A relevant question asked was how he would encounter powers, such as the USA, Russia and China who on some issues take differing sides, as with Syria. How would he avoid the UN simply being a by-stander? He admitted that the Security Council faces moments when the powers that be do not come together. He said he can only realistically address conflicts with positive outcomes when there is mutuality in the Security Council. Syria, he said was a glowing example of the UN being stopped from achieving a peace and reconciliation. He is of the opinion that until the various political sides realise that no one will win the war, then the catastrophe hitting Syria will not cease. He advised that it is taking vast diplomacy to bring the differing sides together, but there is no let-up. Furthermore, he is worried about the growing effects that the Syrian problem is having on the whole region. He said there is now regional insecurity rippling from Syria to Iraq, Jordan and Libya, in the form of economic degeneration. There are complexities also in the Turkish/Kurdish problem. The overall result is increasing terrorism, which is beginning to affect us all
He does envisage that the UN, in all its complexities will sometimes encounter failure, but must continue to try. We are there to unite countries, not to allow discrepancies to occur.
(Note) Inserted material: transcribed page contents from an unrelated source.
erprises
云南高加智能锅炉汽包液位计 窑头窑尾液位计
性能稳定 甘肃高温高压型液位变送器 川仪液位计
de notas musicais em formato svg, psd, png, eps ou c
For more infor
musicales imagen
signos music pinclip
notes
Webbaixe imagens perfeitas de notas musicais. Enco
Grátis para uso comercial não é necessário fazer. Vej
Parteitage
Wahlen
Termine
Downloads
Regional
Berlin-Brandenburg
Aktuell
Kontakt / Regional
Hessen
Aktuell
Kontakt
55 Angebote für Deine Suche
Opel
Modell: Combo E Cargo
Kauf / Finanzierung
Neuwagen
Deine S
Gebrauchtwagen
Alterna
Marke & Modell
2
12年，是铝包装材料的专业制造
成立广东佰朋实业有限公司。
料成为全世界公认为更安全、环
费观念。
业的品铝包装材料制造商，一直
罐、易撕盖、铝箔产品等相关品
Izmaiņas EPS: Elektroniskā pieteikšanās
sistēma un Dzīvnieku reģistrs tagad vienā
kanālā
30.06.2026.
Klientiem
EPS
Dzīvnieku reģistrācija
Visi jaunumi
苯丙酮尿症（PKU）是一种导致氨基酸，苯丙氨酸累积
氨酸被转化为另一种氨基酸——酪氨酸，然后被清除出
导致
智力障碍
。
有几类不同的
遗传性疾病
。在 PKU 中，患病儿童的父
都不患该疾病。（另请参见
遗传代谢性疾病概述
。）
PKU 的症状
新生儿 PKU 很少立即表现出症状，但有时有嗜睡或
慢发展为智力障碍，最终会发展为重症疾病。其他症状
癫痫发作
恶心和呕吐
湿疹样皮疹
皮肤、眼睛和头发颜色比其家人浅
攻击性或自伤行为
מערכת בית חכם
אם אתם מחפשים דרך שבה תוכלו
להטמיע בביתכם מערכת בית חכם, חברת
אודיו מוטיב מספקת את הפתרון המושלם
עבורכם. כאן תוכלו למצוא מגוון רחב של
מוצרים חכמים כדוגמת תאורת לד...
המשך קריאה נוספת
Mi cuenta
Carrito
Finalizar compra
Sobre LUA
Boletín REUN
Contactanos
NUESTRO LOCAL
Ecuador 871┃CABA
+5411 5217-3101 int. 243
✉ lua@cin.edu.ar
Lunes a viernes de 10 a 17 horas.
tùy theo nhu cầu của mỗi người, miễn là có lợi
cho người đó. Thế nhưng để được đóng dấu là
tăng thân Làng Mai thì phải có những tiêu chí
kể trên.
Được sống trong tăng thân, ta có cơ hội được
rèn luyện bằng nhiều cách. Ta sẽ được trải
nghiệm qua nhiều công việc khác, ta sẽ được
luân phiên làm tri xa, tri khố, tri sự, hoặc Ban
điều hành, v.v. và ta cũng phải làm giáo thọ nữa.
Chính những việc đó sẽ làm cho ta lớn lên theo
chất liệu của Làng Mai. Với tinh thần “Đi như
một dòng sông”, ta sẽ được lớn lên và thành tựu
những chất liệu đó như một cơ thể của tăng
He was also asked if he intended reforming the UN Charter on Human Rights, and the Universal Declaration on Refugee Status, considering they were written over seventy years ago. He felt that if they were re-written today, that they would be worse than what they are. He intends to continue with them. The experiences, he added of those in World War 11.led people to generate rules in the UN which have led to mainly peace. He however, markedly warned that there was no room for complacency. That before World War 1, Europe had moved from being by-polar to being multi-polar. Yet because there was not multilateralism, multi-polarism helped lead to World War 1. He wishes to gradually build multi-polarism, but include multilateralism.
Overall, Guterres can be said to be astute and determined. He is very thoughtful and has substantially developed his views, based on his deep-seated beliefs. His vision and direction are very commendable: A person of sound judgement. However, it remains to be seen as to whether his objectives will be fulfilled, considering the political objectives of the various member states, especially the larger powers with veto. As UNA members, I feel we have a leader of the UN who is more than worth supporting, and that he deserves our respect and backing.
I am of the opinion that Guterres is a man of substance. His words suggest a new dawn for all that the UN stands for. However, there will be many challenges and obstacles which may override his directions. Although taken slightly out of context, the words at the beginning of St John’s Gospel may be an appropriate description at this point: “In the beginning was the word… “.